• [EXERCISE OBJECTIVE] Quote word for word the lines below, beginning with the first and ending with the one that has "28 Mai 2027". Drop the pictures.

• [Stored data entries]

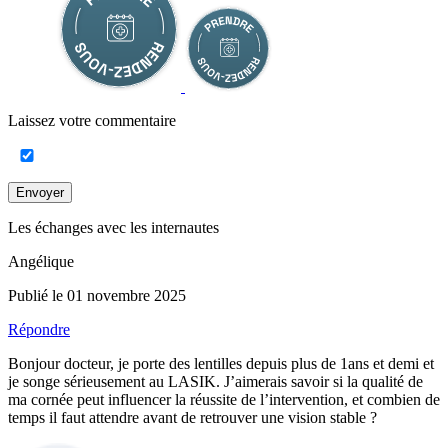
Laissez votre commentaire
Envoyer
Les échanges avec les internautes
Angélique
Publié le 01 novembre 2025
Répondre
Bonjour docteur, je porte des lentilles depuis plus de 1ans et demi et
je songe sérieusement au LASIK. J’aimerais savoir si la qualité de
ma cornée peut influencer la réussite de l’intervention, et combien de
temps il faut attendre avant de retrouver une vision stable ?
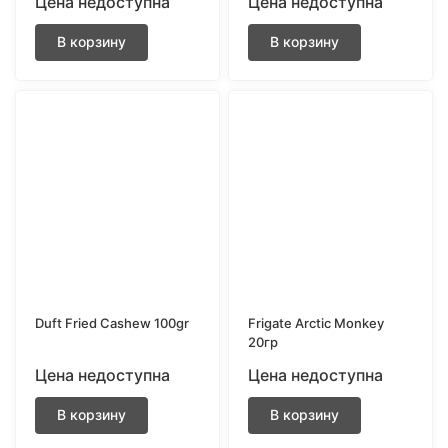
Цена недоступна
Цена недоступна
В корзину
В корзину
Duft Fried Cashew 100gr
Frigate Arctic Monkey
20гр
Цена недоступна
Цена недоступна
В корзину
В корзину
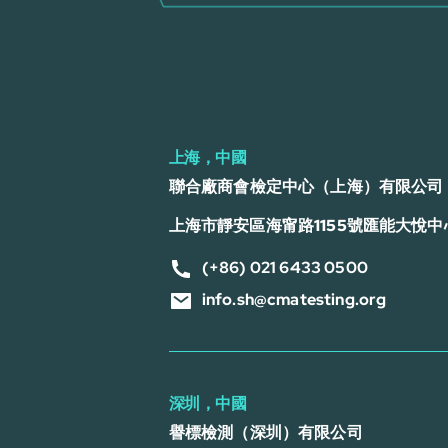
上海，中國
聯合廠商會檢定中心（上海）有限公司
上海市靜安區海甯路1155號匯能大悅中心
(+86) 021 6433 0500
info.sh@cmatesting.org
深圳，中國
譽標檢測（深圳）有限公司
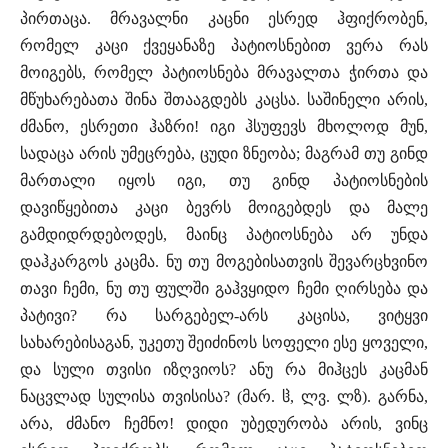
პირთაცა. მრავალნი კაცნი ესრედ ჰფიქრობენ,
რომელ კაცი ქვეყანაზე პატიოსნებით ვერა რას
მოიგებს, რომელ პატიოსნება მრავალთა ჭირთა და
მწუხარებათა შინა შთააგდებს კაცსა. საშინელი არის,
ძმანო, ესრეთი ჰაზრი! იგი ჰსუფევს მხოლოდ მუნ,
სადაცა არის უმეცრება, ცუდი ზნეობა; მაგრამ თუ გინდ
მართალი იყოს იგი, თუ გინდ პატიოსნების
დავიწყებითა კაცი ბევრს მოიგებდეს და მალე
გამდიდრდებოდეს, მაინც პატიოსნება არ უნდა
დაჰკარგოს კაცმა. ნუ თუ მოგებისათვის შევარცხვინო
თავი ჩემი, ნუ თუ ფულში გაჰვყიდო ჩემი ღირსება და
პატივი? რა სარგებელ-არს კაცისა, ვიტყვი
სახარებისაგან, უკეთუ შეიძინოს სოფელი ესე ყოველი,
და სული თვისი იზღვიოს? ანუ რა მიჰცეს კაცმან
ნაცვლად სულისა თვისისა? (მარ. ჱ, ლვ. ლზ). გარნა,
არა, ძმანო ჩემნო! დიდი უბედურობა არის, ვინც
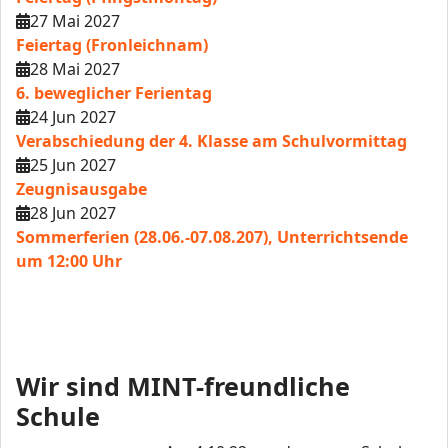
27 Mai 2027
Feiertag (Fronleichnam)
28 Mai 2027
6. beweglicher Ferientag
24 Jun 2027
Verabschiedung der 4. Klasse am Schulvormittag
25 Jun 2027
Zeugnisausgabe
28 Jun 2027
Sommerferien (28.06.-07.08.207), Unterrichtsende
um 12:00 Uhr
Wir sind MINT-freundliche
Schule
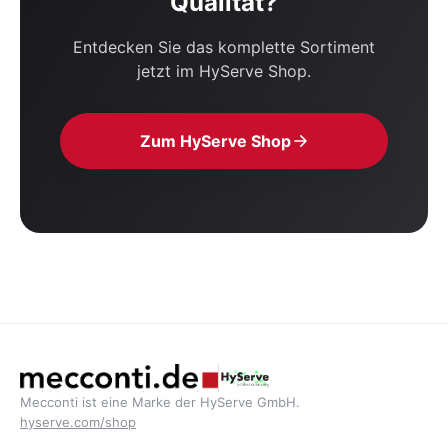
Qualität?
Entdecken Sie das komplette Sortiment
jetzt im HyServe Shop.
Zum HyServe Shop
Mecconti ist eine Marke der HyServe GmbH.
hyserve.com/shop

• [TASK RESPONSE]
Laissez votre commentaire
Envoyer
Les échanges avec les internautes
Angélique
Publié le 01 novembre 2025
Répondre
Bonjour docteur, je porte des lentilles depuis plus de 1ans et demi et
je songe sérieusement au LASIK. J’aimerais savoir si la qualité de
ma cornée peut influencer la réussite de l’intervention, et combien de
temps il faut attendre avant de retrouver une vision stable ?
Цена недоступна
Цена недоступна
В корзину
В корзину
Duft Fried Cashew 100gr
Frigate Arctic Monkey
20гр
Цена недоступна
Цена недоступна
В корзину
В корзину
上海，中國
聯合廠商會檢定中心（上海）有限公司
上海市靜安區海甯路1155號匯能大悅中心
(+86) 021 6433 0500
info.sh@cmatesting.org
深圳，中國
譽標檢測（深圳）有限公司
პირთაცა. მრავალნი კაცნი ესრედ ჰფიქრობენ,
რომელ კაცი ქვეყანაზე პატიოსნებით ვერა რას
მოიგებს, რომელ პატიოსნება მრავალთა ჭირთა და
მწუხარებათა შინა შთააგდებს კაცსა. საშინელი არის,
ძმანო, ესრეთი ჰაზრი! იგი ჰსუფევს მხოლოდ მუნ,
სადაცა არის უმეცრება, ცუდი ზნეობა; მაგრამ თუ გინდ
მართალი იყოს იგი, თუ გინდ პატიოსნების
დავიწყებითა კაცი ბევრს მოიგებდეს და მალე
გამდიდრდებოდეს, მაინც პატიოსნება არ უნდა
დაჰკარგოს კაცმა. ნუ თუ მოგებისათვის შევარცხვინო
თავი ჩემი, ნუ თუ ფულში გაჰვყიდო ჩემი ღირსება და
პატივი? რა სარგებელ-არს კაცისა, ვიტყვი
სახარებისაგან, უკეთუ შეიძინოს სოფელი ესე ყოველი,
და სული თვისი იზღვიოს? ანუ რა მიჰცეს კაცმან
ნაცვლად სულისა თვისისა? (მარ. ჱ, ლვ. ლზ). გარნა,
არა, ძმანო ჩემნო! დიდი უბედურობა არის, ვინც
27 Mai 2027
Feiertag (Fronleichnam)
28 Mai 2027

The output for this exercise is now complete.